Transcribed page contents:
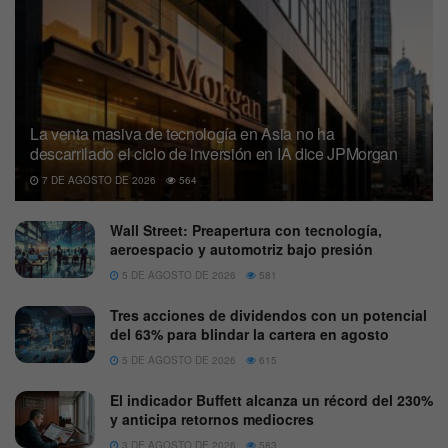
La venta masiva de tecnología en Asia no ha
descarrilado el ciclo de inversión en IA dice JPMorgan
7 DE AGOSTO DE 2026
564
Wall Street: Preapertura con tecnología,
aeroespacio y automotriz bajo presión
5 DE AGOSTO DE 2026
581
Tres acciones de dividendos con un potencial
del 63% para blindar la cartera en agosto
5 DE AGOSTO DE 2026
615
El indicador Buffett alcanza un récord del 230%
y anticipa retornos mediocres
3 DE AGOSTO DE 2026
583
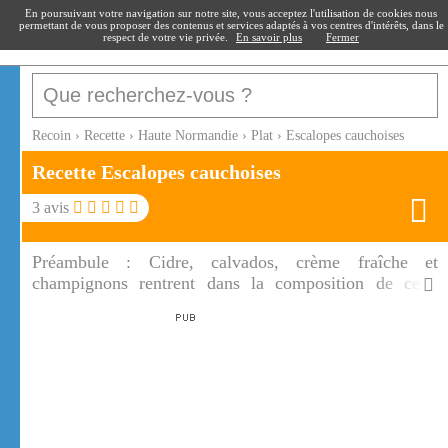
recoin
.fr
En poursuivant votre navigation sur notre site, vous acceptez l'utilisation de cookies nous
permettant de vous proposer des contenus et services adaptés à vos centres d'intérêts, dans le
respect de votre vie privée.
En savoir plus
Fermer
Recoin
›
Recette
›
Haute Normandie
›
Plat
›
Escalopes cauchoises
Recette Escalopes cauchoises
3
avis
Préambule :
Cidre, calvados, crème fraîche et
champignons rentrent dans la composition de cette
recette d'escalopes cauchoises. Ces escalopes
cauchoises sont tout simplement savoureuses.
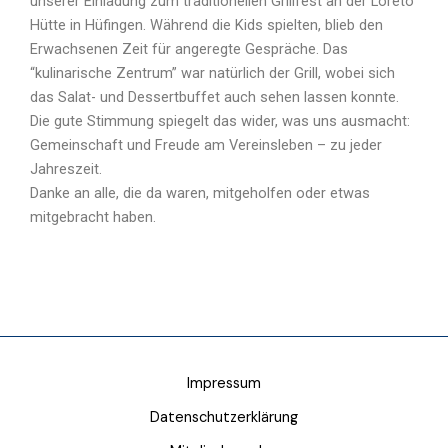
unserer Einladung zum traditionellen Grillfest an der Loreto
Hütte in Hüfingen. Während die Kids spielten, blieb den
Erwachsenen Zeit für angeregte Gespräche. Das
“kulinarische Zentrum” war natürlich der Grill, wobei sich
das Salat- und Dessertbuffet auch sehen lassen konnte.
Die gute Stimmung spiegelt das wider, was uns ausmacht:
Gemeinschaft und Freude am Vereinsleben – zu jeder
Jahreszeit.
Danke an alle, die da waren, mitgeholfen oder etwas
mitgebracht haben.
Impressum
Datenschutzerklärung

Aim of the exercise: Print each line, exactly as written, from the one that contains "das Salat- und" to the end of the data above, with both end lines included and nothing else.

Output for this exercise:
das Salat- und Dessertbuffet auch sehen lassen konnte.
Die gute Stimmung spiegelt das wider, was uns ausmacht:
Gemeinschaft und Freude am Vereinsleben – zu jeder
Jahreszeit.
Danke an alle, die da waren, mitgeholfen oder etwas
mitgebracht haben.
Impressum
Datenschutzerklärung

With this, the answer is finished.